森のようちえんで起業という働き方

 

やってみたい!やってみる!それから考える

みなさんは今、やりたいことをやっていますか。

滝山ネイチャークラブの森のようちえんでは子どもの「やってみたい!」という意欲を大事にしています。

子どもたちにも「やってみたい!」と言う気持ちと「実際にやってみる」こと、そして「考えること」が大事だと話します。

幼児において、「学習計画を立てよう!」とか「まずは目標設定だ!」とはあまり言いませんね。

Plan Do Checkというのは合わないんですね。

「おもしろそう」「やってみたい!」という感情が先なんです。

保護者の皆様には「1.内発的な動機付けに基づく意欲、2.実際にやってみるという行動の習慣化、その後でいいんです。考えるのはその後で」と話しています。

子どもは「ねばならない」といった認知、理屈ではなく、まずは感情なのです。

「おもしろそう」(感情)
「やってみたい」(意欲)
「やってみる」(実行)
「どうだったかな?」(思考)
「またやってみる」(実行)

自分の感情からスタートし、意欲を持って取り組み(内発的動機づけ)、自分で考え、工夫し、またやってみる。

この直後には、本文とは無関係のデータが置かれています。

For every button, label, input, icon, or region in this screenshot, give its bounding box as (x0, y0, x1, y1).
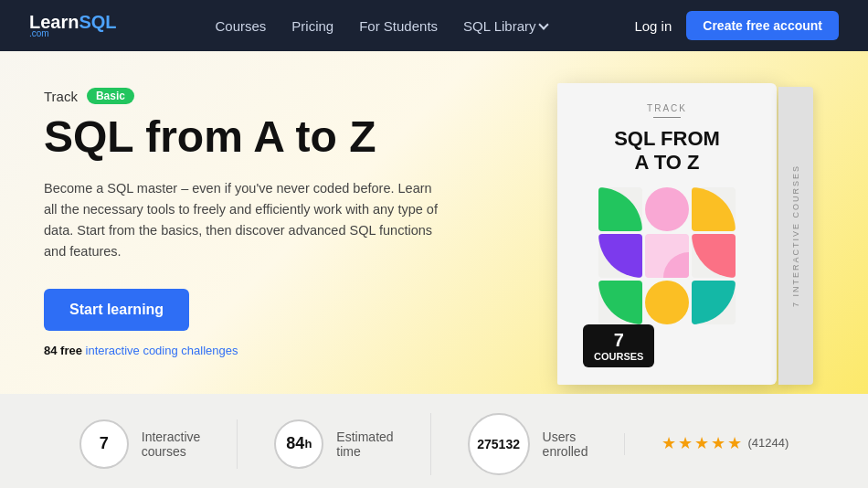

このサイクルをどんどん回す。どんどん試す。どんどん挑戦することが大事なのです。

なぜ意欲を大事にするかと言えば、自分自身の内発的な動機付けとなるからです。

外から言われたりやらされた動機づけではなく、自らの感情や意欲に基づく、せずにはいられない内発的な動機付けから行動した変化はより本質的、永続的な変化、成長となります。

私たちはそういった本質的な変化・成長を求めるから、子どもの意欲を大事にするのです。

ところが、大人は考えるところから始めます。
「どうしたらいいかな?」
「怒られないかな?」
「失敗したらどうしよう」
怒られないように考えて、失敗しないように計画を立てます。
自分がやりたいという感情は二の次です。

最初は「やりたい!」と思っても、失敗しないかなとか、大変だからとか、やめてしまう。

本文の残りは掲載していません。